━━━━━ Material for this task
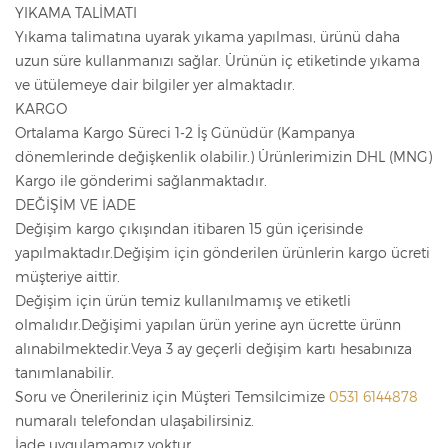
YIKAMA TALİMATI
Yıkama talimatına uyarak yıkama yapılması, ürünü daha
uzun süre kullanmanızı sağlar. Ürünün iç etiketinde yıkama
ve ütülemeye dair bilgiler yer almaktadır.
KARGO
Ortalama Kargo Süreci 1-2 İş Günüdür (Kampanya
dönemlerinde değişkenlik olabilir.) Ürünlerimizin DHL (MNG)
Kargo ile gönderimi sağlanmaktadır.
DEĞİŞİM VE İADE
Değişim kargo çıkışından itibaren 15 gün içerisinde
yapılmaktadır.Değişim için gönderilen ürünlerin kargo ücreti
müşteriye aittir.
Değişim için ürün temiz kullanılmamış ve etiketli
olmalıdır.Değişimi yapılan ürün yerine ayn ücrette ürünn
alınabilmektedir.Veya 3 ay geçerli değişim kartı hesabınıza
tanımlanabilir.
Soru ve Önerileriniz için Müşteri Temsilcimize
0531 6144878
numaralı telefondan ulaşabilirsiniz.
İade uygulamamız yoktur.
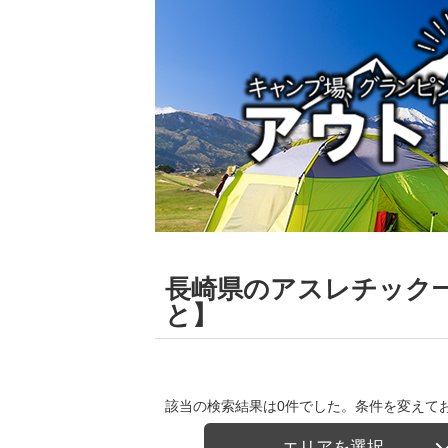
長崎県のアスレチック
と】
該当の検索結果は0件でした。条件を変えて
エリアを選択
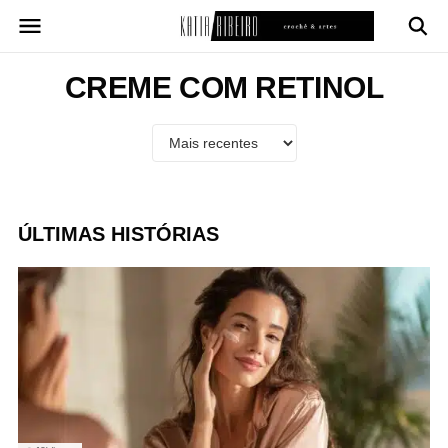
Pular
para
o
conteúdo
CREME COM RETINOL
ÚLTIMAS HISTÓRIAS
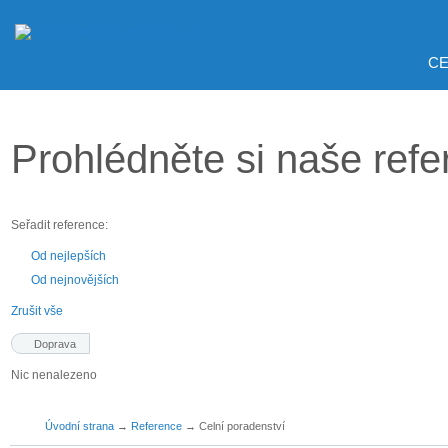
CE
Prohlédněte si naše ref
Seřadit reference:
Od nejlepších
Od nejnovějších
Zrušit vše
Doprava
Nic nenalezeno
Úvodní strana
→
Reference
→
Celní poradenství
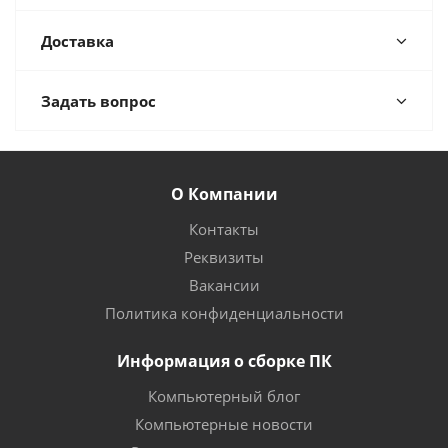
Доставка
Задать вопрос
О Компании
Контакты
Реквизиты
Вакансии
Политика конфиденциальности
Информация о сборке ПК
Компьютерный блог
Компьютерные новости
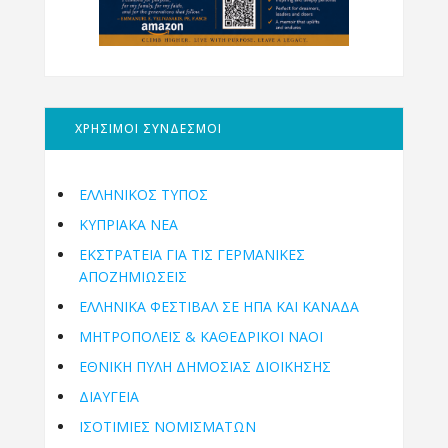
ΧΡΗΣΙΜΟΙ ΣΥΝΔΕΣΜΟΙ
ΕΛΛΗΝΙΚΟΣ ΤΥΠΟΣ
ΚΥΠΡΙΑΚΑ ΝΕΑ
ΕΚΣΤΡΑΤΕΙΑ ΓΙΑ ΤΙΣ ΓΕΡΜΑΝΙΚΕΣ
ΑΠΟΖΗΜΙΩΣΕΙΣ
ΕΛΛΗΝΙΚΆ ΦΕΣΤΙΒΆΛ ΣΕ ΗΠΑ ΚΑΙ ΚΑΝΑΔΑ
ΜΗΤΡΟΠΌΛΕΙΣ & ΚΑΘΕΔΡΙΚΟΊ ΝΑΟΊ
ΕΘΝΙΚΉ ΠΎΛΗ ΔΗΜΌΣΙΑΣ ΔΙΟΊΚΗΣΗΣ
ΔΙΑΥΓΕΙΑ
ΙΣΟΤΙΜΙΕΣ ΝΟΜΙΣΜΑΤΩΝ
━━━━━━━━━━
Task directions —
The answer must be every line of the records that holds the string "yıkama".

Answer below —
Yıkama talimatına uyarak yıkama yapılması, ürünü daha
uzun süre kullanmanızı sağlar. Ürünün iç etiketinde yıkama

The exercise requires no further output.